#### [Task item]
Nothing but a verbatim copy of the data, minus the images, should be returned.

#### [Collected material]

————————

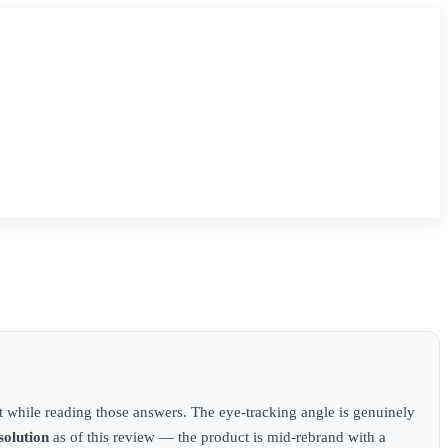
 while reading those answers. The eye-tracking angle is genuinely
solution
as of this review — the product is mid-rebrand with a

————————

#### [Response]
 while reading those answers. The eye-tracking angle is genuinely
solution
as of this review — the product is mid-rebrand with a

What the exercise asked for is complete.